IFEVA   02662
INSTITUTO DE INVESTIGACIONES FISIOLOGICAS Y ECOLOGICAS VINCULADAS A LA AGRICULTURA
Unidad Ejecutora - UE
congresos y reuniones científicas
Título:
Modeling the spatio-temporal dynamics of semiarid plant communities
Autor/es:
CIPRIOTTI, P.A.; WIEGAND, T.
Reunión:
Simposio; Simposio Internacional EcoDesert sobre Geoecología y Desertificación - Joan Puigdefabregas; 2019
Resumen:
Arid and semiarid plant communities are under increasing pressure due to human land use activities and climatic variability in combination with complex ecosystem dynamics. According to the United Nations, approximately 70% of all dry lands is endangered by desertification. This raises concerns about their future ability to provide critical ecosystem services. Designing appropriate management requires a general understanding of the underlying mechanisms that drive ecosystem dynamics as well as detailed case-specific data-driven analyses. Modeling is crucial to this effort because it can enhance our understanding of the processes governing community dynamics and may allow us to predict how semiarid plant communities respond to land use (e.g. grazing) and climate change. However, understanding patterns and processes of vegetation dynamics in semiarid rangelands is an inherently difficult task: they are subject to internal and external stochasticity, community dynamics may be complex and event-driven, data are usually sparse, and the scales of data collection are often the management relevant scales. Additionally, capturing the particularities of the natural history of the system can be challenging. As a consequence, modeling is often case-driven with limited powers of generalization and no general theories akin to those in physics exist.
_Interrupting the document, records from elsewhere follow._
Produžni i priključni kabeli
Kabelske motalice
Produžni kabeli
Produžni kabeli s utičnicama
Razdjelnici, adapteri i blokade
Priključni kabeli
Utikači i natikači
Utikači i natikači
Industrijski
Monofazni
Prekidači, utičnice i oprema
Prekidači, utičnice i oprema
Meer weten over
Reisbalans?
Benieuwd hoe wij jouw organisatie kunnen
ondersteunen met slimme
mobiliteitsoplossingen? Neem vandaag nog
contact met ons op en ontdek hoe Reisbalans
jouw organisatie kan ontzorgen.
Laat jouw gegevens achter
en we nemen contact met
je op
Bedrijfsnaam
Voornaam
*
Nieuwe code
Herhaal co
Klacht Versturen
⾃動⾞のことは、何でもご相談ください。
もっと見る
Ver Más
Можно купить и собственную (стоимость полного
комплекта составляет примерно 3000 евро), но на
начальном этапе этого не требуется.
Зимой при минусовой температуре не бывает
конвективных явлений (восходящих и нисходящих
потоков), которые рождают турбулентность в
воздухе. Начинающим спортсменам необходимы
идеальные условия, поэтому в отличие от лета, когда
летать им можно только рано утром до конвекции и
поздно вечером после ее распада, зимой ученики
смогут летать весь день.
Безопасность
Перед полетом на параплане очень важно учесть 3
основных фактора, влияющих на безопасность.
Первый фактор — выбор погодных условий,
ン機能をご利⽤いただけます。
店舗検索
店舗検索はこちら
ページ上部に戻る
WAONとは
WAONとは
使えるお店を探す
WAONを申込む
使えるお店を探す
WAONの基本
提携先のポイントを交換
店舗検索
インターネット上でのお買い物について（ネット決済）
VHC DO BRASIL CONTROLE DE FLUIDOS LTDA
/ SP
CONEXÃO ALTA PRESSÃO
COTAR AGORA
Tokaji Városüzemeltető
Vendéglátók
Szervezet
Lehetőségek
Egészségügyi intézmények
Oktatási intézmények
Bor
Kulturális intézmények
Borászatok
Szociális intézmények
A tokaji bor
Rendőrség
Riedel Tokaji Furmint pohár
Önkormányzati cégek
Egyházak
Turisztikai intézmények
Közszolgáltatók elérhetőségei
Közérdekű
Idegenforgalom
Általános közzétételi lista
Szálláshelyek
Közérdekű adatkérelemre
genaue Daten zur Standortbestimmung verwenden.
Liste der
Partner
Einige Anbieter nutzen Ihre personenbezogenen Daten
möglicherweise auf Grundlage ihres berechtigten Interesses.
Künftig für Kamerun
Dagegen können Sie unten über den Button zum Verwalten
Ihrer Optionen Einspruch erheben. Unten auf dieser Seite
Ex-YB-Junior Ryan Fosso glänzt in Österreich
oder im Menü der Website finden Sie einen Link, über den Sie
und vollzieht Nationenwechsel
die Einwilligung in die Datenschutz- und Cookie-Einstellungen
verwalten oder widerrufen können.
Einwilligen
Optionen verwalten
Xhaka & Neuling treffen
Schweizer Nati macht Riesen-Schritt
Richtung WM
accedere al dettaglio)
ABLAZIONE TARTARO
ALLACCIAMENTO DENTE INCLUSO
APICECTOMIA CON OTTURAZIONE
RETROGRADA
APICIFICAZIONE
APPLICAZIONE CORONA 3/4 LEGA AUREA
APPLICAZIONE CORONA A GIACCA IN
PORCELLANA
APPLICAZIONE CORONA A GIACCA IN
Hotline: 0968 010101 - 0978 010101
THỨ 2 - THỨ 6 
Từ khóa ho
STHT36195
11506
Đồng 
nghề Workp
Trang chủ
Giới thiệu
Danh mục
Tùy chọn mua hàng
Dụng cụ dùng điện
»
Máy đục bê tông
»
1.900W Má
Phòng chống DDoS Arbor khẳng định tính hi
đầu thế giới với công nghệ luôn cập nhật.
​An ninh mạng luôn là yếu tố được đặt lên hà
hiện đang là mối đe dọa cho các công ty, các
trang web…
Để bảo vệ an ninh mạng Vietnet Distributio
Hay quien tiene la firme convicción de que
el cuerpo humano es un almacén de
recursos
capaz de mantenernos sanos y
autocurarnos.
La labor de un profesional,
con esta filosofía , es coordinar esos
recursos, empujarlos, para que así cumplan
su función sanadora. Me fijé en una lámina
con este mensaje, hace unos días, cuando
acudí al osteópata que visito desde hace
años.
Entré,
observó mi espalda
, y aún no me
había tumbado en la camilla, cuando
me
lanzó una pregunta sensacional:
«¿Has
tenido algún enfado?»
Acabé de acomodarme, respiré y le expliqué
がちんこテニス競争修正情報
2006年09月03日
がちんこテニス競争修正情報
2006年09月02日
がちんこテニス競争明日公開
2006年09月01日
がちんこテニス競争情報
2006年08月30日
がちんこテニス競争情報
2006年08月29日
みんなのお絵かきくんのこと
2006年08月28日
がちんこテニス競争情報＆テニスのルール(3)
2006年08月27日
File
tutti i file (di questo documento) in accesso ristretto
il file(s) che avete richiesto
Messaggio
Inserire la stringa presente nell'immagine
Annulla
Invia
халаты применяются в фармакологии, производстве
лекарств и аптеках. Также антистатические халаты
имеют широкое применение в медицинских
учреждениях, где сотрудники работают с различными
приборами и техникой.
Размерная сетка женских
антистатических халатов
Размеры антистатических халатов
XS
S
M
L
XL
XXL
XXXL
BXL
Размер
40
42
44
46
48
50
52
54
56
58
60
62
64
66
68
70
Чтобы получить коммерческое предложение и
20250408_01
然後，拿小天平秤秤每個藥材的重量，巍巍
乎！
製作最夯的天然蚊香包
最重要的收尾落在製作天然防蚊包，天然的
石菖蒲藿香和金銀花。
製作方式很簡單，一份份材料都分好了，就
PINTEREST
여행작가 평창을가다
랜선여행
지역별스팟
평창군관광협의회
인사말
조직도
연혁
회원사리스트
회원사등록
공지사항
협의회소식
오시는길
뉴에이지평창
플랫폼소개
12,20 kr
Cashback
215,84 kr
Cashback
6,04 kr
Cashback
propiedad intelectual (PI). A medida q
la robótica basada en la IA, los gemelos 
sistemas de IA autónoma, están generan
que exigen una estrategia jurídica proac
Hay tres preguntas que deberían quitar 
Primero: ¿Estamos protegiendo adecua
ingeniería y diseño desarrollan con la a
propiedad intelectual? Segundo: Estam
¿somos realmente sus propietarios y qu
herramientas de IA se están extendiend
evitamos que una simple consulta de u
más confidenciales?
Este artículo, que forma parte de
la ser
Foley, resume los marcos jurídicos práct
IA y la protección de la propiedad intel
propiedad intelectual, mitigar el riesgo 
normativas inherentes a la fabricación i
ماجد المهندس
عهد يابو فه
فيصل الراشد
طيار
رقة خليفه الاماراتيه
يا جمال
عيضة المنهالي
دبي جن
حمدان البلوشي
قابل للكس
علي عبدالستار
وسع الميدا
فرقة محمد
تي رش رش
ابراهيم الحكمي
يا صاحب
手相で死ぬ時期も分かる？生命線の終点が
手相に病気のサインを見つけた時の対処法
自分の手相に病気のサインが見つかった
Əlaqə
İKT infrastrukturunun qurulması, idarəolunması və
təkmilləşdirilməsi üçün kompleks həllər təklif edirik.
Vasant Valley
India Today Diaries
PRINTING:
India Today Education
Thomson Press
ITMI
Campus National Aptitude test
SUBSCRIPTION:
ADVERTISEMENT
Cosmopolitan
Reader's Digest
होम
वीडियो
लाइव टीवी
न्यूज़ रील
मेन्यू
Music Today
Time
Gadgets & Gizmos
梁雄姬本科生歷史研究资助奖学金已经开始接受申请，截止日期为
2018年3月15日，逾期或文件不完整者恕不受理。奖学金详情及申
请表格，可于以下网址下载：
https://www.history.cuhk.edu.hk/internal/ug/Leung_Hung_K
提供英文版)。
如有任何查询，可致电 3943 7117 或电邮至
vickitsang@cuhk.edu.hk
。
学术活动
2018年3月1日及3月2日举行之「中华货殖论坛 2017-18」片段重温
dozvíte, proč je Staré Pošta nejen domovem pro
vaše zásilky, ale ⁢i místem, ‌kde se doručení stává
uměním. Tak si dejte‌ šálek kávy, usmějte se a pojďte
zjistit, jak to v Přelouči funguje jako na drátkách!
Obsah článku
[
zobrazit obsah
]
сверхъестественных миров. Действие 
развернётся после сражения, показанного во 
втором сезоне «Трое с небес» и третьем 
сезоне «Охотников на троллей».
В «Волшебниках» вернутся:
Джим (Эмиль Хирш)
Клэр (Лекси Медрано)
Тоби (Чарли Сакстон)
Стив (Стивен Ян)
These problems are not unique to modeling semiarid plant communities, but reflect general issues in modeling. There are ongoing discussion regarding (i) the appropriate level of detail required for modeling and understanding ecological systems, (ii) how to parameterize such models, and (iii) how to upscale the models from tractable, small-scale observations and experiments to prediction of large-scale patterns. I will present in my keynote some solutions to each of these points.